Director: Steven Brill
Cast: Adam Sandler, Rhys Ifans, Patricia Arquette, Robert Smigel, Allen Covert, Tommy Lister Jr. and Harvey Keitel
Plot: When Satan’s (Keitel) two eldest sons try to take his throne, it is up to the runt of the family, Little Nicky (Sandler) to save his father, Hell and Earth.
Adam Sandler comedies can be split into two categories: ones where he plays the everyday man stuck into an amusing situation (Grown Ups, Big Daddy), or the ones where he totally reinvents himself with a chameleon like performance. Little Nicky is easily the latter, Sandler almost unrecognisable as the son of Satan, a moody teenager with a hunchback, speech impediment and an embarrassing hairstyle. Your enjoyment of this film depends on how clever and funny you think Sandler is. Because if his appearance annoys you for the off, you are in for a very bad experience.
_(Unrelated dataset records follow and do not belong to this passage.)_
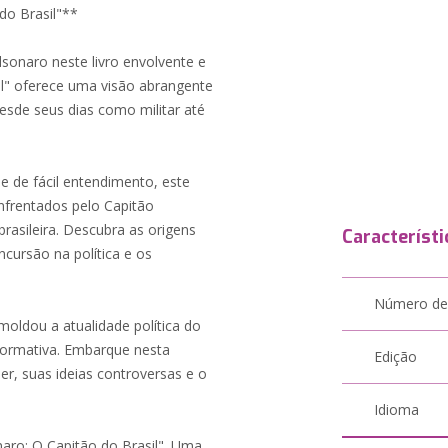
 do Brasil"**
olsonaro neste livro envolvente e
asil" oferece uma visão abrangente
 desde seus dias como militar até
e de fácil entendimento, este
enfrentados pelo Capitão
brasileira. Descubra as origens
Característi
ncursão na política e os
Número de
moldou a atualidade política do
nformativa. Embarque nesta
Edição
er, suas ideias controversas e o
Idioma
naro: O Capitão do Brasil". Uma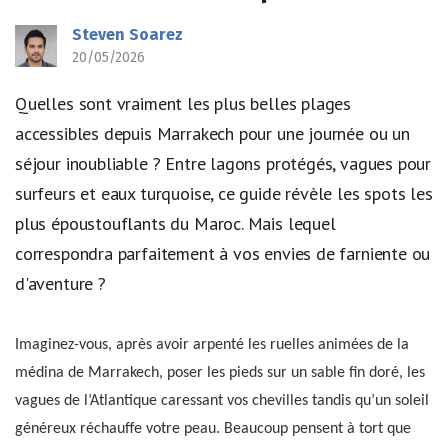
Steven Soarez
20/05/2026
Quelles sont vraiment les plus belles plages
accessibles depuis Marrakech pour une journée ou un
séjour inoubliable ? Entre lagons protégés, vagues pour
surfeurs et eaux turquoise, ce guide révèle les spots les
plus époustouflants du Maroc. Mais lequel
correspondra parfaitement à vos envies de farniente ou
d'aventure ?
Imaginez-vous, après avoir arpenté les ruelles animées de la
médina de Marrakech, poser les pieds sur un sable fin doré, les
vagues de l’Atlantique caressant vos chevilles tandis qu’un soleil
généreux réchauffe votre peau. Beaucoup pensent à tort que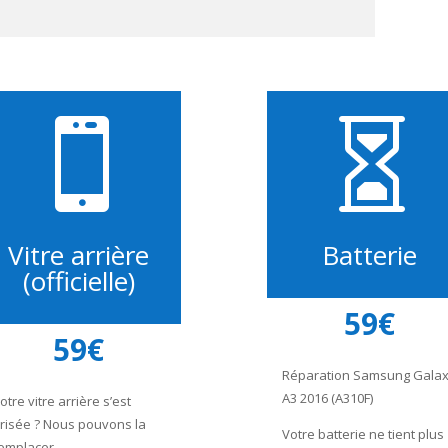


Vitre arrière
Batterie
(officielle)
59€
59€
Réparation Samsung Gala
A3 2016 (A310F)
otre vitre arrière s’est
risée ? Nous pouvons la
Votre batterie ne tient plus
emplacer.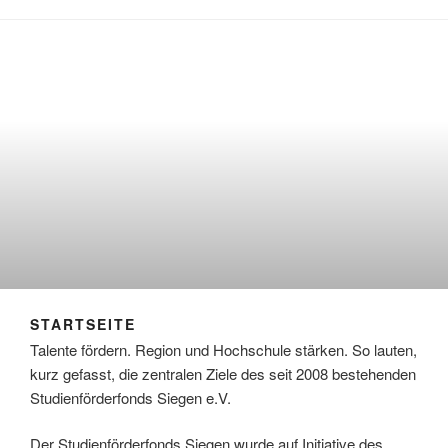
STARTSEITE
Talente fördern. Region und Hochschule stärken. So lauten,
kurz gefasst, die zentralen Ziele des seit 2008 bestehenden
Studienförderfonds Siegen e.V.
Der Studienförderfonds Siegen wurde auf Initiative des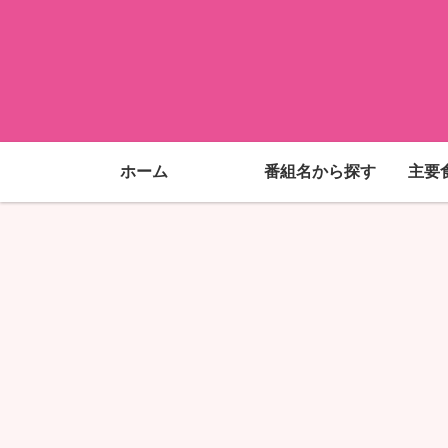
ホーム
番組名から探す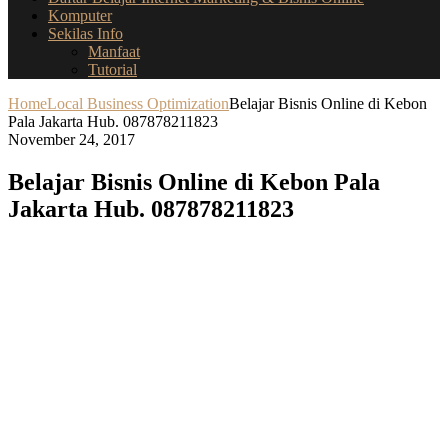
Komputer
Sekilas Info
Manfaat
Tutorial
Home
Local Business Optimization
Belajar Bisnis Online di Kebon
Pala Jakarta Hub. 087878211823
November 24, 2017
Belajar Bisnis Online di Kebon Pala
Jakarta Hub. 087878211823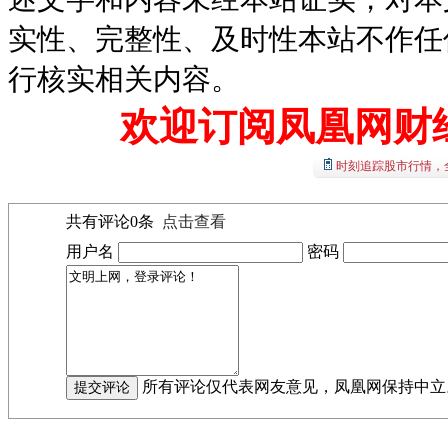
实性、完整性、及时性本站不作任
行核实相关内容。
欢迎订阅凤凰网财
时刻追踪股市行情，
共有评论
0
条
点击查看
用户名
密码
所有评论仅代表网友意见，凤凰网保持中立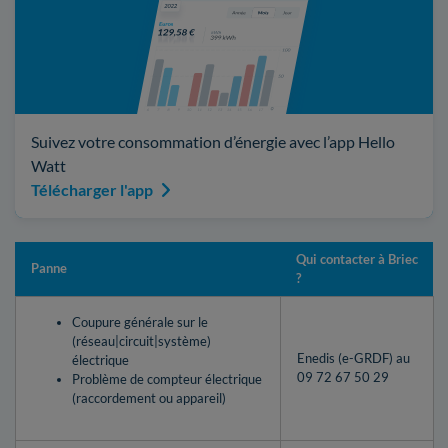
Suivez votre consommation d’énergie avec l’app Hello
Watt
Télécharger l'app
Qui contacter à Briec
Panne
?
Coupure générale sur le
(réseau|circuit|système)
Enedis (e-GRDF) au
électrique
09 72 67 50 29
Problème de compteur électrique
(raccordement ou appareil)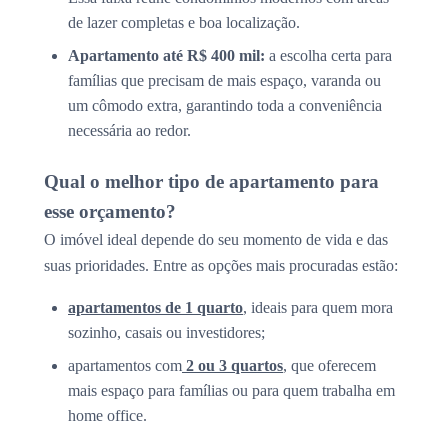
de lazer completas e boa localização.
Apartamento até R$ 400 mil:
a escolha certa para
famílias que precisam de mais espaço, varanda ou
um cômodo extra, garantindo toda a conveniência
necessária ao redor.
Qual o melhor tipo de apartamento para
esse orçamento?
O imóvel ideal depende do seu momento de vida e das
suas prioridades. Entre as opções mais procuradas estão:
apartamentos de 1 quarto
, ideais para quem mora
sozinho, casais ou investidores;
apartamentos com
2 ou 3 quartos
, que oferecem
mais espaço para famílias ou para quem trabalha em
home office.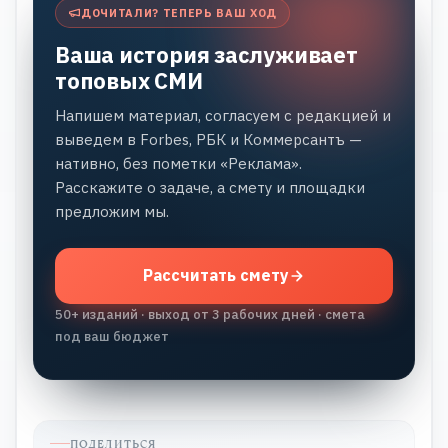
ДОЧИТАЛИ? ТЕПЕРЬ ВАШ ХОД
Ваша история заслуживает
топовых СМИ
Напишем материал, согласуем с редакцией и
выведем в Forbes, РБК и Коммерсантъ —
нативно, без пометки «Реклама».
Расскажите о задаче, а смету и площадки
предложим мы.
Рассчитать смету
50+ изданий · выход от 3 рабочих дней · смета
под ваш бюджет
ПОДЕЛИТЬСЯ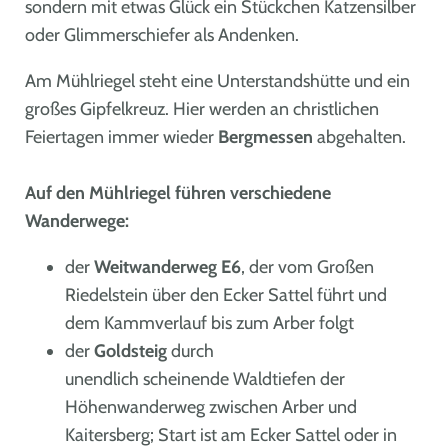
sondern mit etwas Glück ein Stückchen Katzensilber
oder Glimmerschiefer als Andenken.
Am Mühlriegel steht eine Unterstandshütte und ein
großes Gipfelkreuz. Hier werden an christlichen
Feiertagen immer wieder
Bergmessen
abgehalten.
Auf den Mühlriegel führen verschiedene
Wanderwege:
der
Weitwanderweg E6
, der vom Großen
Riedelstein über den Ecker Sattel führt und
dem Kammverlauf bis zum Arber folgt
der
Goldsteig
durch
unendlich scheinende Waldtiefen der
Höhenwanderweg zwischen Arber und
Kaitersberg; Start ist am Ecker Sattel oder in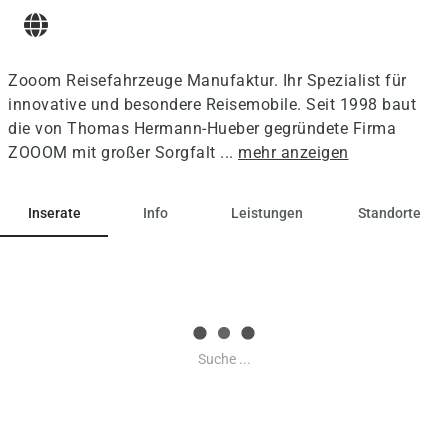
Zooom Reisefahrzeuge Manufaktur. Ihr Spezialist für
innovative und besondere Reisemobile. Seit 1998 baut
die von Thomas Hermann-Hueber gegründete Firma
ZOOOM mit großer Sorgfalt ...
mehr anzeigen
Inserate
Info
Leistungen
Standorte
Suche ...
This helping of Sandler comedy revolves around Hell, dragging the Devil, angels and purgatory into the gross-out Sandler comedy world. Cue Hitler lining up for his 4pm appointment with the Prince of Darkness stuffing a pineapple up his rectum. This makes for the tone that Little Nicky is about to set. It is a comedy aimed at teenagers that will find the concept of a demon with breasts on his head knee-shakingly hilarious. This isn’t so much a bad thing, as long as it finds its way to the right audience. There are solid jokes written in for Sandler’s guide to surviving Earth – a demon trapped in the body of a randy dog – that is bound to grab the best laughs of the movie. The devil angle also makes for the Heavy Metal fans getting a large helping of the jokes, with two stoner Metalheads tagging along with Nicky, because he apparently symbolises everything about their lifestyle. As the plot gets darker and bloodier, they treat proceedings like they have won a ticket to Willy Wonka’s chocolate factory. The jokes hit constantly every minute, hoping that whenever a duff gag comes along – the movie clings to cameos that not every audience member will understand – you would have forgotten about that by the time the next helping of laughter kicks in. The problem with Sandler’s juvenile humour is that whenever he begins to ascend into something more meaningful, it actually ends up hurting the project, because you feel like Sandler could have been onto something. Take Harvey Keitel, as the Devil. Keitel is a tremendously good actor, totally committed to his performances and often able to bring out elements of characters few other performers would have been able to achieve. But with Little Nicky, you just get embarrassed at this career choice for Keitel. This feeling is made worse because you just begin to want to see a serious movie where Keitel plays Satan – that film sounds amazing. However, as it stands, whenever Keitel begins to give Little Nicky an air of respectability, the script asks him to make lewd comments that just reminds everyone the kind of film they are watching. There is a place for Sandler movies, but that place isn’t on Keitel’s CV. It just about scrapes the quality test, making it, hardly the best Sandler, but one of the more unique ones. For that reason, it will probably go down as a fan favourite, deserved or not.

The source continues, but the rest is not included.